Subthemes of Theme 4: Realistic expectations, “We are all humans”, and right to self-determination.
Maintaining realistic expectations emerged as a crucial strategy to mitigate the risk of the God Complex. Carol emphasized the importance of client-centred care and avoiding personal expectations:
Carol: “(…) also I think one thing that you do need to learn is that it is not about you. It is about the service users… a lot of people can come in and say that is a client centred and… service users focused… you there to work with the person… not for the person… just not having expectation of people…”.
Participants also highlighted the need to recognize the humanity of both clients and workers, acknowledging that everyone is susceptible to addiction and trauma. Peter suggested that the field of addiction is a particular place to work in and that without realistic expectations, a worker would not be able to deliver the right care:
Peter: “I was told years ago that… and I will always remember, when you are going to work in addiction, you have to go in knowing that it’s a job where you get far more failure than successes. I want to help people but without being… without having unrealistic expectations”. At this juncture, he was asked why, despite experiencing at least an 80% failure rate among clients, he continued to work in the field of addictions. His response was poignant: “Because that 20% are like diamonds.”.
Sonja emphasized the importance of breaking down barriers between staff and clients: “I think you have to take that barrier off you of being staff… and clients… because they will see you as staff… because you are staff… you can’t own that over them…”. This understanding fosters a non-judgmental approach, as expressed by Natasha: “not to be judgmental of the person… but just see them the way they are…”.
One aspect that all participants agreed upon was the deep understanding that clients and workers were divided only by different life choices, past traumas, and addiction, and that, as Sonja expressed, “they are all genuine good people that have been affected by some horrible instant in their life…”. From this theme derives a respect and a non-judgemental behaviour on the part of the worker.

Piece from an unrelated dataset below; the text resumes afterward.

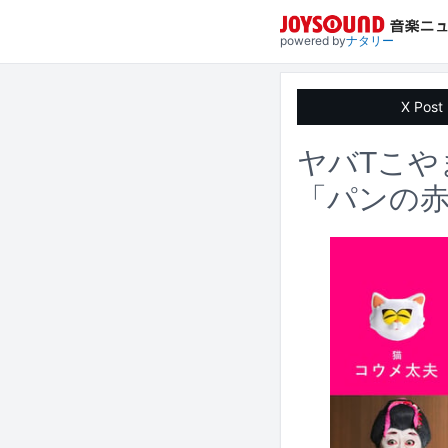
powered by
ナタリー
X Post
ヤバTこや
「パンの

Peter, as well as other participants, expressed the following idea: “Always make it crystal clear with addicts that people are all the same. Some people fall into addiction, some people don’t.”.
Additionally, the right to self-determination is a theme that has been seized in setting the threshold of realistic expectations. Carol was the first participant who mentioned this right in a direct way:
Carol: “the person rights to self-determination. … I think as healthcare professionals we need to respect that people are adults and they have the rights to choose what they want to do and… they have the right to drink themselves to death if they want to do that.”.
Sonja repeated the same thought, where forcing people to do anything is out of the control of the worker’s scope: “the clients have to be wanting to work with you…it’s no point to set up work with a client that doesn’t want to work with you… like there is just no point… if they don’t want to be there… you can’t force that…”.
Peter, with 26 years of experience in addiction, suggests how the worker should work to achieve success with their own well-being and that of clients: “the smart addiction worker knows to work with them at the point where they are at, at that point. You may have aspiration that ‘oh I would love to see him drug free’, but that is not your call … your call is based on your assessment of where they are now and what they need now.”
Overall, participants recognized the risks associated with the God Complex and stressed the importance of realistic expectations, empathy, and respect for client autonomy in maintaining a healthy therapeutic relationship.